Problem to solve
Leave out the pictures, and reproduce exactly the lines from the line containing "Farmacia PENZA (corso" through the final line of the entries.

-------

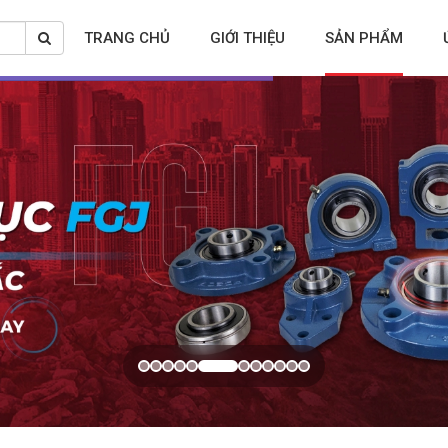
TRANG CHỦ
GIỚI THIỆU
SẢN PHẨM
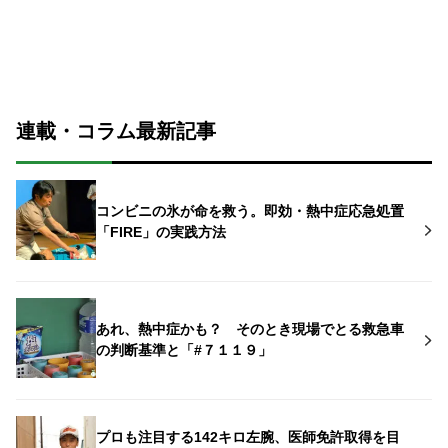
連載・コラム最新記事
コンビニの氷が命を救う。即効・熱中症応急処置
「FIRE」の実践方法
あれ、熱中症かも？ そのとき現場でとる救急車
の判断基準と「#７１１９」
プロも注目する142キロ左腕、医師免許取得を目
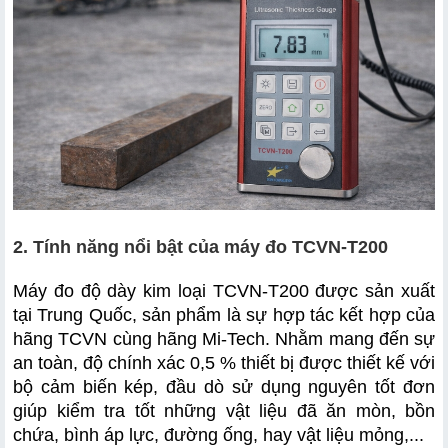
​​​​​​​2. Tính năng nổi bật của máy đo TCVN-T200
Máy đo độ dày kim loại TCVN-T200 được sản xuất 
tại Trung Quốc, sản phẩm là sự hợp tác kết hợp của 
hãng TCVN cùng hãng Mi-Tech. Nhằm mang đến sự 
an toàn, độ chính xác 0,5 % thiết bị được thiết kế với 
bộ cảm biến kép, đầu dò sử dụng nguyên tốt đơn 
giúp kiểm tra tốt những vật liệu đã ăn mòn, bồn 
chứa, bình áp lực, đường ống, hay vật liệu mỏng,...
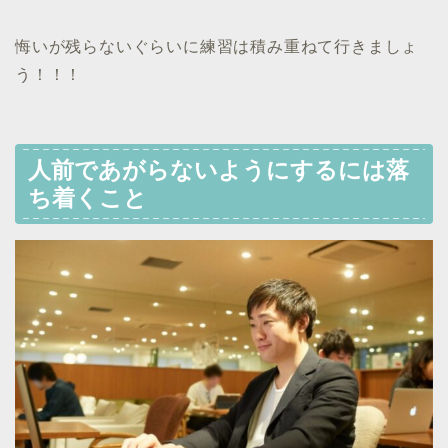
悔いが残らないぐらいに練習は積み重ねて行きましょ
う！！！
人前であがらないようにするには落
ち着くこと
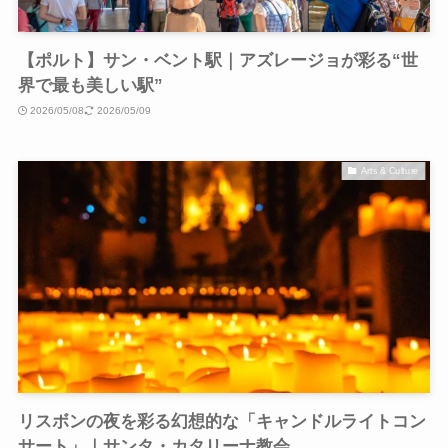
【ポルト】サン・ベント駅｜アズレージョが彩る“世
界で最も美しい駅”
2026/05/08
2026/05/09
Arts & Culture
リスボンの夜を彩る幻想的な「キャンドルライトコン
サート」｜サンタ・カタリーナ教会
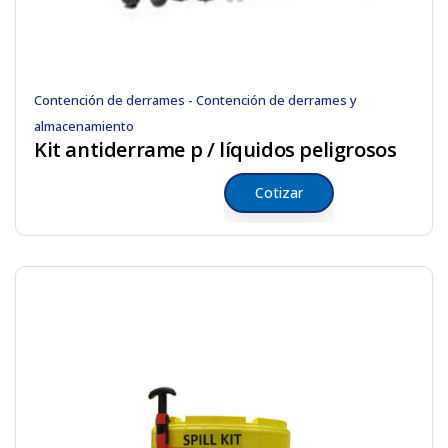
Contención de derrames - Contención de derrames y
almacenamiento
Kit antiderrame p / líquidos peligrosos
Cotizar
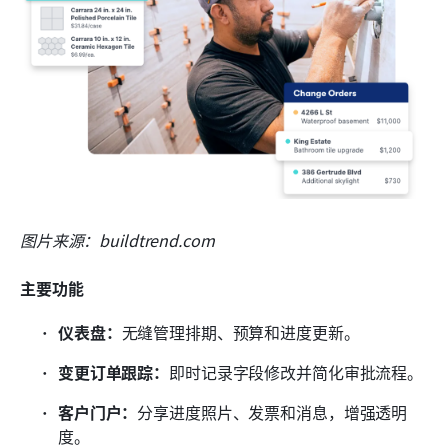
图片来源：buildtrend.com
主要功能
仪表盘：
无缝管理排期、预算和进度更新。
变更订单跟踪：
即时记录字段修改并简化审批流程。
客户门户：
分享进度照片、发票和消息，增强透明
度。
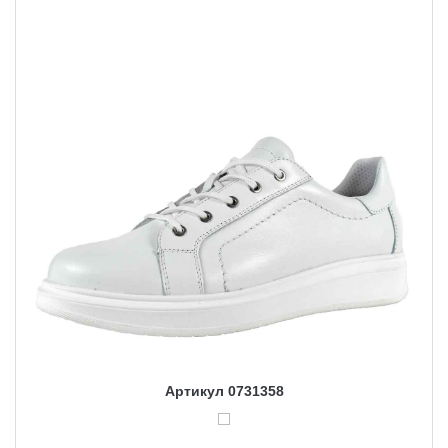
Артикул 0731358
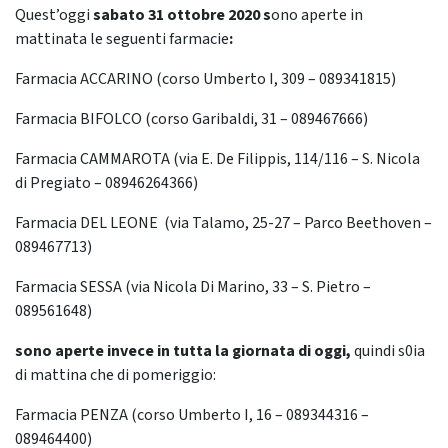
Quest’oggi
sabato 31 ottobre 2020 s
ono aperte in
mattinata le seguenti farmacie
:
Farmacia ACCARINO (corso Umberto I, 309 – 089341815)
Farmacia BIFOLCO (corso Garibaldi, 31 – 089467666)
Farmacia CAMMAROTA (via E. De Filippis, 114/116 – S. Nicola
di Pregiato – 08946264366)
Farmacia DEL LEONE (via Talamo, 25-27 – Parco Beethoven –
089467713)
Farmacia SESSA (via Nicola Di Marino, 33 – S. Pietro –
089561648)
sono aperte invece in tutta la giornata di oggi,
quindi s0ia
di mattina che di pomeriggio:
Farmacia PENZA (corso Umberto I, 16 – 089344316 –
089464400)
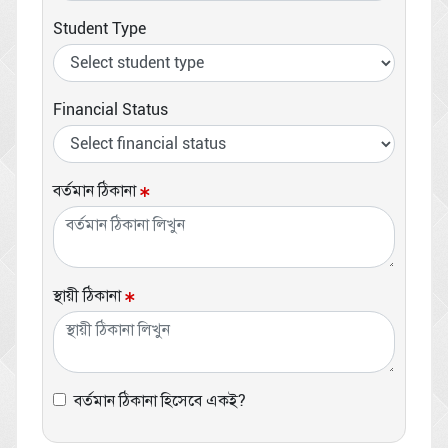
Student Type
Financial Status
বর্তমান ঠিকানা
স্থায়ী ঠিকানা
বর্তমান ঠিকানা হিসেবে একই?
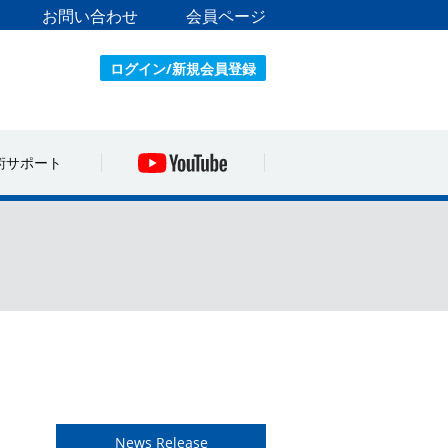
お問い合わせ
会員ページ
ログイン/新規会員登録
術サポート
News Release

-------

Exercise solution
Farmacia PENZA (corso Umberto I, 16 – 089344316 –
089464400)
Student Type
Financial Status
বর্তমান ঠিকানা
স্থায়ী ঠিকানা
বর্তমান ঠিকানা হিসেবে একই?
お問い合わせ
会員ページ
ログイン/新規会員登録
術サポート
News Release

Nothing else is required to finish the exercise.